Optionally, before loading the image and the corresponding annotation information file into the computer video memory, the method further includes;

and marking each real target in the image by adopting an image marking tool to mark, and generating a marking information file.

Optionally, after the loading the image and the corresponding annotation information file into the computer video memory, before the grid-dividing the image into a plurality of grid sub-images, the method further includes:

initializing coordinates of a candidate region of the image as null.

Optionally, the convolution kernel with a fixed scale is a convolution kernel of 3x3 or a convolution kernel of 5x5, the filter is a filter of 2x2, and the fixed step is a step of 1x 1.

The target detection algorithm based on deep learning is well applied to security images, target detection can be performed on road scenes of traffic security images after the target detection algorithm is embedded into a security platform, and the target detection working process of the security platform is as follows:

1) and carrying out video recording on a traffic road scene through the road traffic camera, and uploading the recorded image video at regular intervals.

2) And the server decodes the video into frames, initializes the graph accelerator and loads the deep learning model.

3) And inputting the image to be detected into the deep learning network model to obtain the target category and position coordinate information in the road traffic image, such as the position of a pedestrian and the position and model of a vehicle.

4) The recognized target is framed out and displayed in the image, and the recognition effect graph is shown in fig. 2.

It will be understood by those skilled in the art that all or part of the processes of the methods of the embodiments described above can be implemented by a computer program, which can be stored in a computer-readable storage medium, and when executed, can include the processes of the embodiments of the methods described above.
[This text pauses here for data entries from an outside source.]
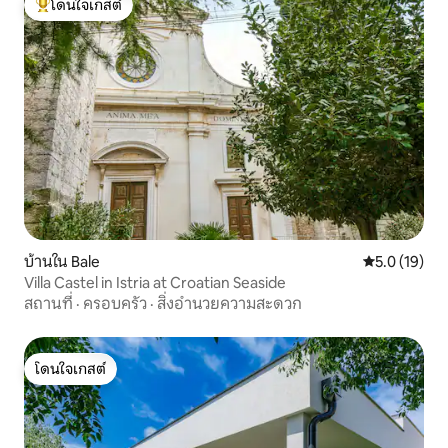
โดนใจเกสต์
โดนใจเกสต์ที่สุด
บ้านใน Bale
คะแนนเฉลี่ย 5
5.0 (19)
Villa Castel in Istria at Croatian Seaside
สถานที่
·
ครอบครัว
·
สิ่งอำนวยความสะดวก
โดนใจเกสต์
โดนใจเกสต์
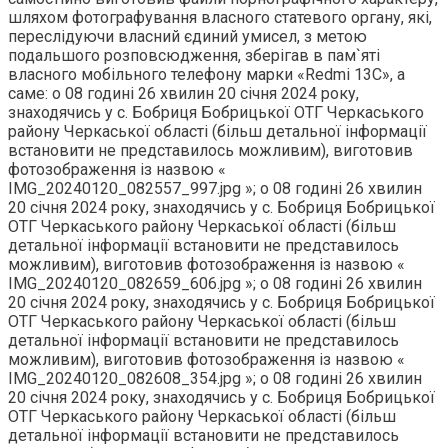
шляхом фотографування власного статевого органу, які,
переслідуючи власний єдиний умисел, з метою
подальшого розповсюдження, зберігав в пам`яті
власного мобільного телефону марки «Redmi 13C», а
саме: о 08 годині 26 хвилин 20 січня 2024 року,
знаходячись у с. Бобриця Бобрицької ОТГ Черкаського
району Черкаської області (більш детальної інформації
встановити не представилось можливим), виготовив
фотозображення із назвою «
IMG_20240120_082557_997.jpg »; о 08 годині 26 хвилин
20 січня 2024 року, знаходячись у с. Бобриця Бобрицької
ОТГ Черкаського району Черкаської області (більш
детальної інформації встановити не представилось
можливим), виготовив фотозображення із назвою «
IMG_20240120_082659_606.jpg »; о 08 годині 26 хвилин
20 січня 2024 року, знаходячись у с. Бобриця Бобрицької
ОТГ Черкаського району Черкаської області (більш
детальної інформації встановити не представилось
можливим), виготовив фотозображення із назвою «
IMG_20240120_082608_354.jpg »; о 08 годині 26 хвилин
20 січня 2024 року, знаходячись у с. Бобриця Бобрицької
ОТГ Черкаського району Черкаської області (більш
детальної інформації встановити не представилось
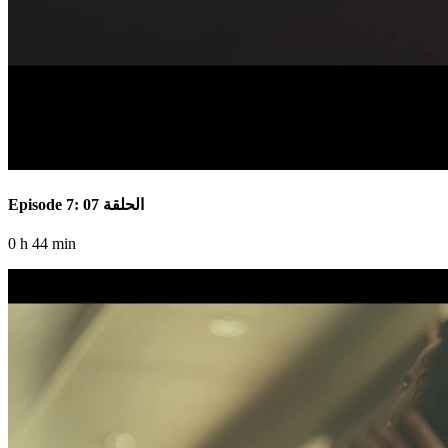
Episode 7: الحلقة 07
0 h 44 min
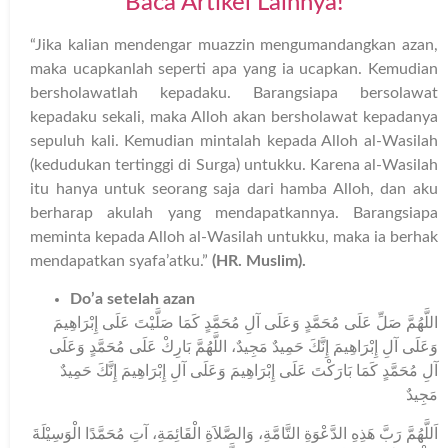
Baca Artikel Lainnya!
“Jika kalian mendengar muazzin mengumandangkan azan,
maka ucapkanlah seperti apa yang ia ucapkan. Kemudian
bersholawatlah kepadaku. Barangsiapa bersolawat
kepadaku sekali, maka Alloh akan bersholawat kepadanya
sepuluh kali. Kemudian mintalah kepada Alloh al-Wasilah
(kedudukan tertinggi di Surga) untukku. Karena al-Wasilah
itu hanya untuk seorang saja dari hamba Alloh, dan aku
berharap akulah yang mendapatkannya. Barangsiapa
meminta kepada Alloh al-Wasilah untukku, maka ia berhak
mendapatkan syafa’atku.”
(HR. Muslim).
Do’a setelah azan
اللَّهُمَّ صَلِّ عَلَى مُحَمَّدٍ وَعَلَى آلِ مُحَمَّدٍ كَمَا صَلَّيْتَ عَلَى إِبْرَاهِيمَ
وَعَلَى آلِ إِبْرَاهِيمَ إِنَّكَ حَمِيدٌ مَجِيدٌ، اللَّهُمَّ بَارِكْ عَلَى مُحَمَّدٍ وَعَلَى
آلِ مُحَمَّدٍ كَمَا بَارَكْتَ عَلَى إِبْرَاهِيمَ وَعَلَى آلِ إِبْرَاهِيمَ إِنَّكَ حَمِيدٌ
مَجِيدٌ
اَللَّهُمَّ رَبَّ هَذِهِ الدَّعْوَةِ التَّامَّةِ، وَالصَّلاَةِ الْقَائِمَةِ، آتِ مُحَمَّدًا الْوَسِيْلَةَ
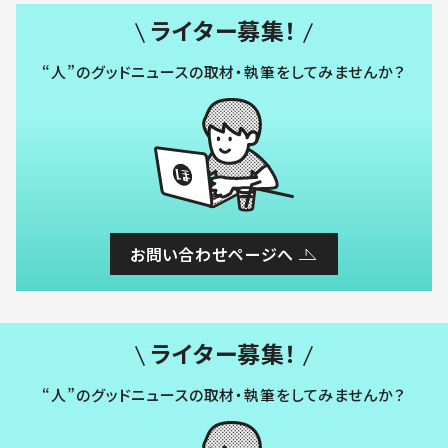
ライター募集！
“人”のグッドニュースの取材・執筆をしてみませんか？
お問い合わせページへ
ライター募集！
“人”のグッドニュースの取材・執筆をしてみませんか？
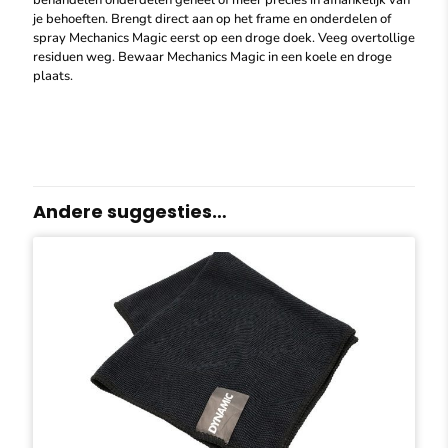
behandelen onderdelen geheel of meer precies in afhankelijk van
je behoeften. Brengt direct aan op het frame en onderdelen of
spray Mechanics Magic eerst op een droge doek. Veeg overtollige
residuen weg. Bewaar Mechanics Magic in een koele en droge
plaats.
Andere suggesties…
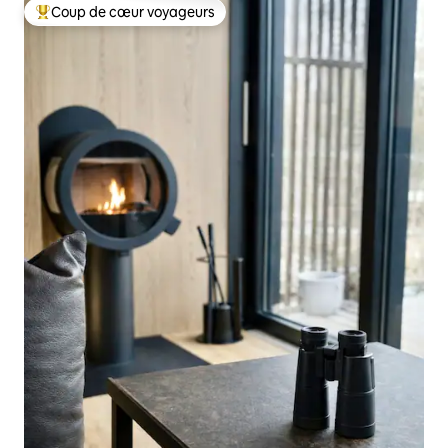
Coup de cœur voyageurs
Coup de cœur voyageurs parmi les plus aimés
The storage medium may be a magnetic disk, an optical disk, a Read-Only Memory (ROM), a Random Access Memory (RAM), or the like.
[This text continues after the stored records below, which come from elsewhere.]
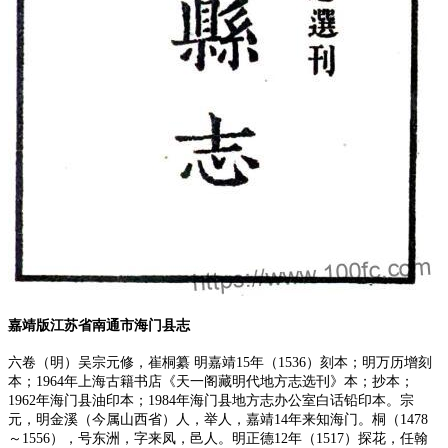
嘉靖版江苏省南通市海门县志
六卷（明）吴宗元修，崔桐纂 明嘉靖15年（1536）刻本；明万历增刻
本；1964年上海古籍书店《天一阁藏明代地方志选刊》本；抄本；
1962年海门县油印本；1984年海门县地方志办公室白话铅印本。宗
元，明金溪（今属山西省）人，举人，嘉靖14年来知海门。桐（1478
～1556），号东洲，字来凤，邑人。明正德12年（1517）探花，任翰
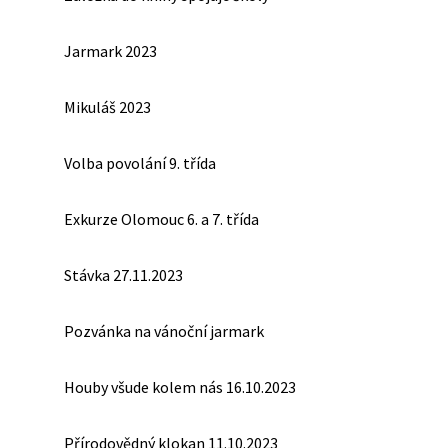
Jarmark 2023
Mikuláš 2023
Volba povolání 9. třída
Exkurze Olomouc 6. a 7. třída
Stávka 27.11.2023
Pozvánka na vánoční jarmark
Houby všude kolem nás 16.10.2023
Přírodovědný klokan 11.10.2023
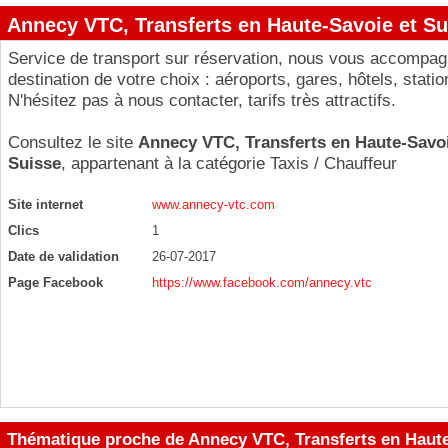
Annecy VTC, Transferts en Haute-Savoie et Su
Service de transport sur réservation, nous vous accompag
destination de votre choix : aéroports, gares, hôtels, statio
N'hésitez pas à nous contacter, tarifs très attractifs.
Consultez le site
Annecy VTC, Transferts en Haute-Savoi
Suisse
, appartenant à la catégorie
Taxis / Chauffeur
Site internet
www.annecy-vtc.com
Clics
1
Date de validation
26-07-2017
Page Facebook
https://www.facebook.com/annecy.vtc
Thématique proche de Annecy VTC, Transferts en Haute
The above description is only for the specific embodiment of the present invention, but the scope of the present invention is not limited thereto, and any changes or substitutions that can be easily conceived by those skilled in the art within the technical scope of the present invention are included in the scope of the present invention. Therefore, the protection scope of the present invention shall be subject to the protection scope of the claims.

Claims

1. A target detection method based on deep learning is characterized by comprising the following steps:

2. The method of claim 1, wherein predicting the candidate regions for each mesh sub-image comprises:

and if the central coordinate of the rectangular surrounding frame is positioned in the coordinate range of the grid sub-image, performing product calculation on the matrix vector of the grid sub-image and a weight matrix to predict a plurality of candidate regions, and otherwise, not performing candidate region prediction processing on the grid sub-image.

3. The method of claim 1, wherein before loading the image and the corresponding annotation information file into the computer video memory, further comprising;

and marking each real target in the image by adopting an image marking tool to generate a marking information file.

4. The method of claim 1, wherein after loading the image and the corresponding annotation information file into the computer memory, and before performing the mesh division on the image to obtain a plurality of mesh sub-images, further comprising:

initializing coordinates of a candidate region of the image as null.

5. The method of claim 1, wherein the fixed-scale convolution kernel is a 3x3 convolution kernel or a 5x5 convolution kernel.

6. The method of claim 1, wherein the filter is a 2x2 filter.

7. The method of claim 1, wherein the fixed stride is a 1x1 stride.